Baby Beaches

Seemed like a good idea at the time . . .

The beach is where the OC gives birth to its summers and perhaps nowhere so obviously as the placid inlets where babies and toddlers—the girls in bathing suits of frilly pastels; the boys in mini-baggies—are brought to play in warm, calm water. Parents look on protectively; they've slathered the kids with Baby Block SPF 3000, packed lunches, paid for parking and put up umbrellas. The children gurgle and coo as they splash safely in the gentle ripples lapping the sand; it's a beautiful scene. Except that over the years the beaches that OC has designated for its children have come to feature some of the dirtiest and most dangerous ocean water in the county.
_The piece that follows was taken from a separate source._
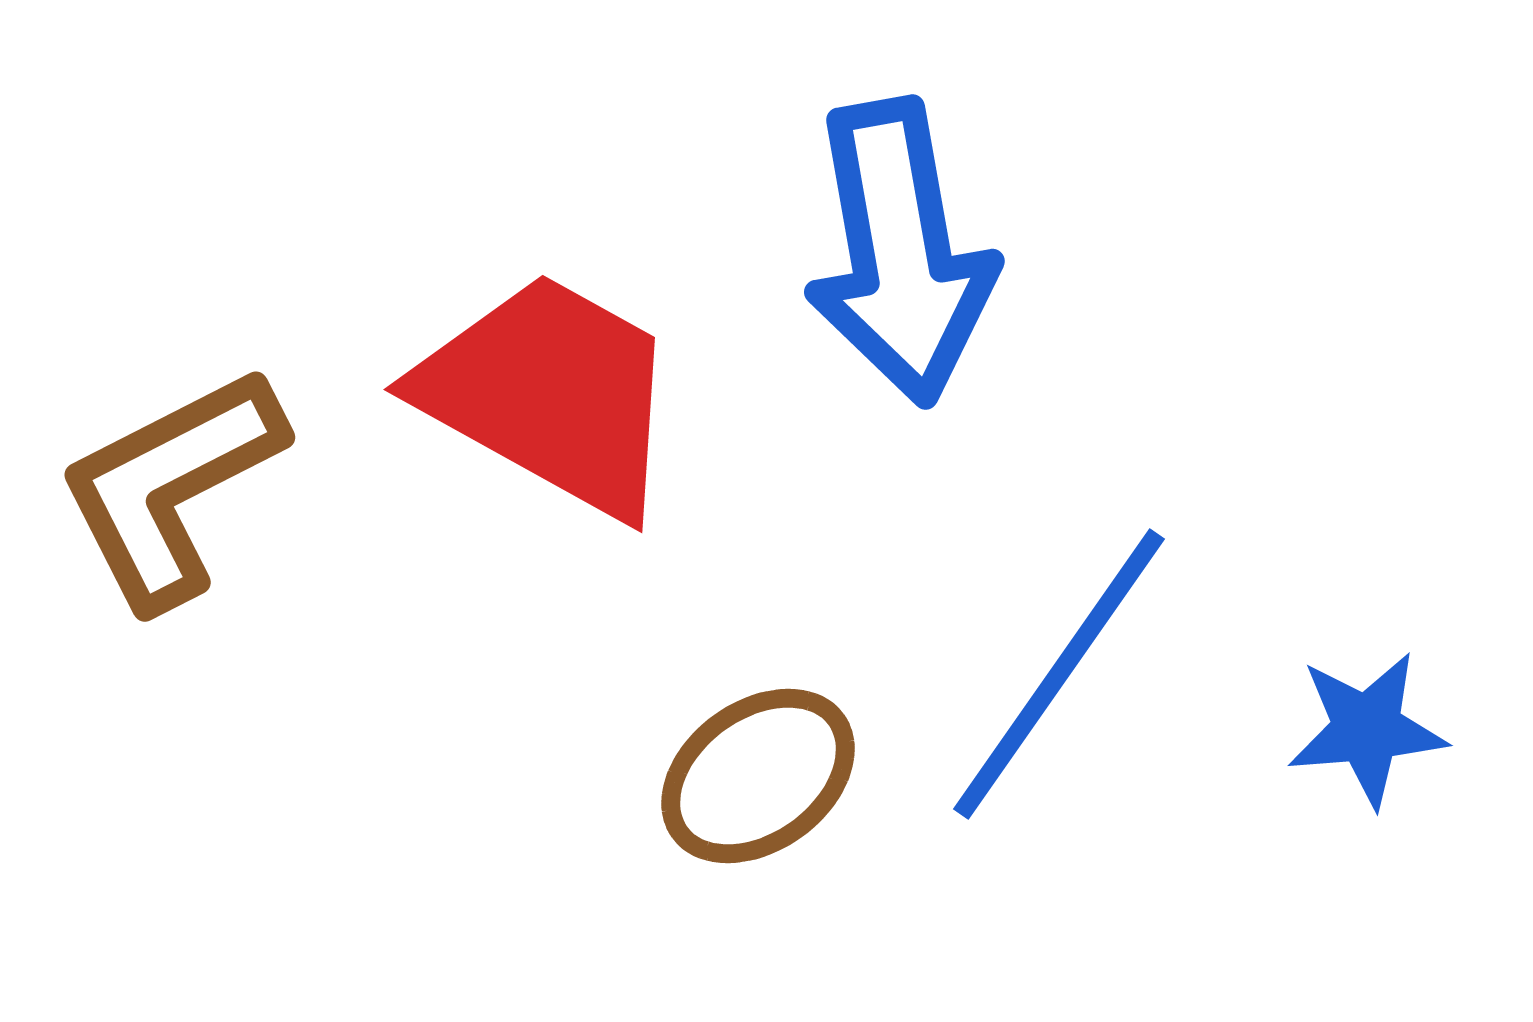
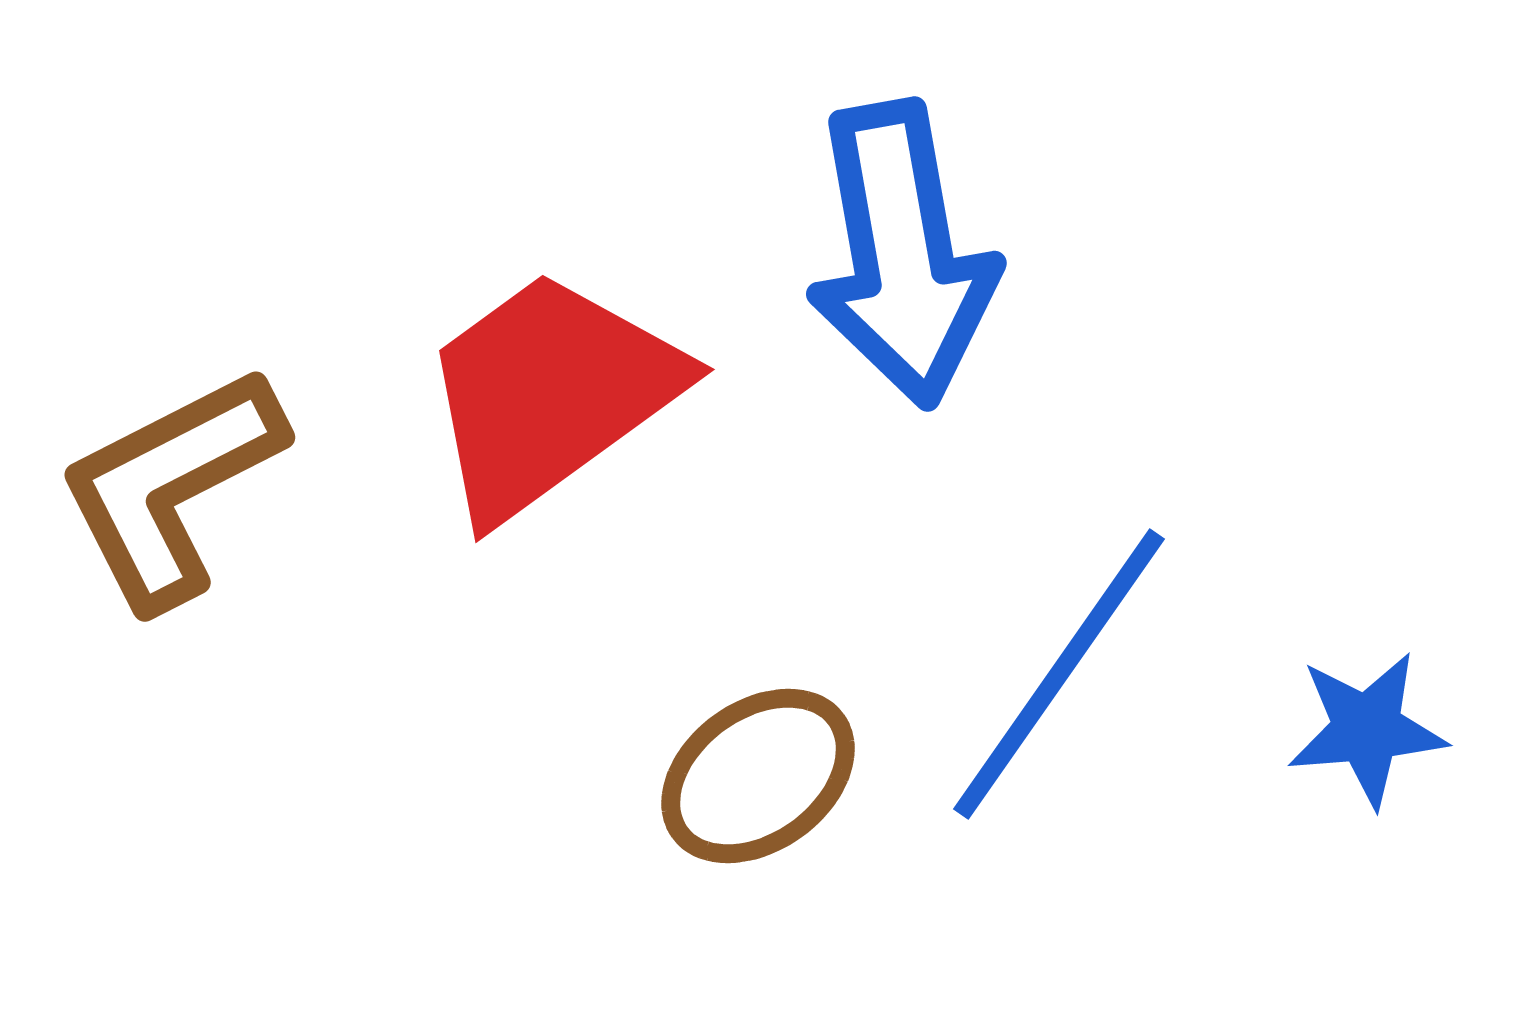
blue arrow: moved 2 px right, 2 px down
red trapezoid: rotated 65 degrees counterclockwise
That's because the same gentle surf conditions that ensure children won't be swept away also create stagnant waters where pollutants brew. Misguided by maternal-sounding names, parents baste their kids in an unsavory gravy of E. coli, fecal coliform, salmonella, shigella, cryptosporidium, rotavirus and enterovirus, just to name a few. These bacteria, viruses and protozoa can cause gastroenteritis, fever, diarrhea, respiratory infections, rashes and meningitis. Annually, the dirtiest baby beach in Orange County is in Dana Point Harbor, nestled in a scenic U-shaped shoreline between a pair of storm drains that dump urban runoff right into the water where the children play. While not technically designated a "baby beach," Newport Dunes attracts even more children, and the water quality there is frequently even worse. It's pretty ugly up in wealthy Huntington Harbour, too: here a stretch of sand designated Mother's Beach is near a storm drain. The common thread linking these beaches—and many more like them—is low tidal circulation, Mother Nature's way to cleanse the sands. Rather than bringing their kids to wander these waters, parents are better off letting them play in the toilet. At least that gets cleaned once in awhile.